*Supplied material*
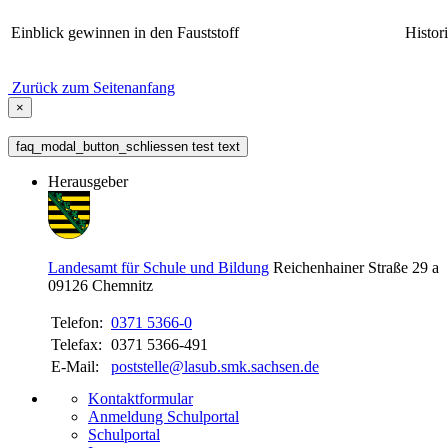
Einblick gewinnen in den Fauststoff
Histor
Zurück zum Seitenanfang
×
faq_modal_button_schliessen test text
Herausgeber
Landesamt für Schule und Bildung
Reichenhainer Straße 29 a
09126
Chemnitz
Telefon:
0371 5366-0
Telefax:
0371 5366-491
E-Mail:
poststelle@lasub.smk.sachsen.de
Kontaktformular
Anmeldung Schulportal
Schulportal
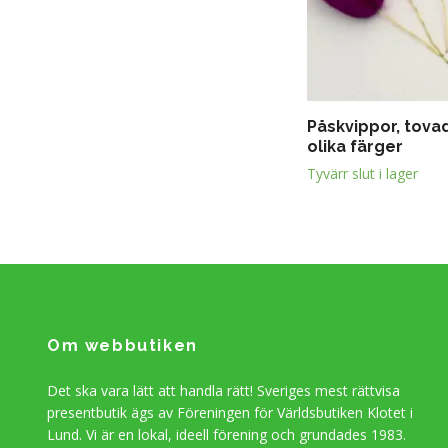
Påskvippor, tovad
olika färger
Tyvärr slut i lager
Om webbutiken
Det ska vara lätt att handla rätt! Sveriges mest rättvisa
presentbutik ägs av Föreningen för Världsbutiken Klotet i
Lund. Vi är en lokal, ideell förening och grundades 1983.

*Exercise aim*
Line by line, give the material above again exactly, but without any pictures.

*Task output*
Einblick gewinnen in den Fauststoff
Histor
Zurück zum Seitenanfang
×
faq_modal_button_schliessen test text
Herausgeber
Landesamt für Schule und Bildung
Reichenhainer Straße 29 a
09126
Chemnitz
Telefon:
0371 5366-0
Telefax:
0371 5366-491
E-Mail:
poststelle@lasub.smk.sachsen.de
Kontaktformular
Anmeldung Schulportal
Schulportal
Påskvippor, tovad
olika färger
Tyvärr slut i lager
Om webbutiken
Det ska vara lätt att handla rätt! Sveriges mest rättvisa
presentbutik ägs av Föreningen för Världsbutiken Klotet i
Lund. Vi är en lokal, ideell förening och grundades 1983.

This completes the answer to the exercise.